An intense blast of wind is being blamed for heavy storm damage southwest of Ottawa on Monday.

Hail damage to siding looked like bullet holes and trees were uprooted from the concrete in Beckwith Township during a storm that lasted 15 minutes.

“It really looked like a war zone,” said Douglas Bailey, whose shed was knocked onto his car and canoe sent flying 300 feet.

“I was trying to keep the front doors from caving in . . . water was coming up under the front doors, I had towels jammed in there.”

Mike Traill said he won’t be able to return home for two to four weeks after a group of nine ash trees were knocked onto his home like dominoes.

“We read about it and see it in the newspaper, but not this close to home,” he said.

Environment Canada investigators said damage there wasn’t caused by a tornado, but rather a microburst of very strong winds around 4 p.m.

“The wind and the rain occurred at the same time and that is also consistent with what happens during a microburst, not what we would see with a tornado,” said Peter Kimbell with Environment Canada.

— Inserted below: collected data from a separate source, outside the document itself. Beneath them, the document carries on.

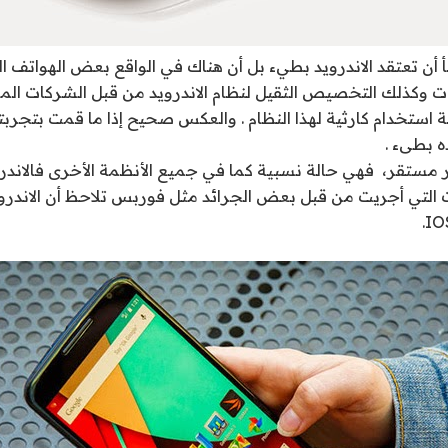
 أن تعتقد الاندرويد بطيء بل أن هناك في الواقع بعض الهواتف ا
 وكذلك التخصيص الثقيل لنظام الاندرويد من قبل الشركات الم
ستخدام كارثية لهذا النظام . والعكس صحيح إذا ما قمت بتجربت
ده بطىء .
 مستقر، فهي حالة نسبية كما في جميع الأنظمة الأخرى فالاندرو
ت التي أجريت من قبل بعض الجرائد مثل فوربس تلاحظ أن الاندروي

Larry Belanger said he was watching the storm from his back porch when trees started to fall.

“This is the worst I’ve ever seen,” he said. “The tree came down right in front of us, after that we were just in shock.”

Many residents said they did as much as they could to limit damage, as tying up boats and securing loose furniture did little good.

There are no reports of injuries, with about 700 people in the area still waiting to have power restored.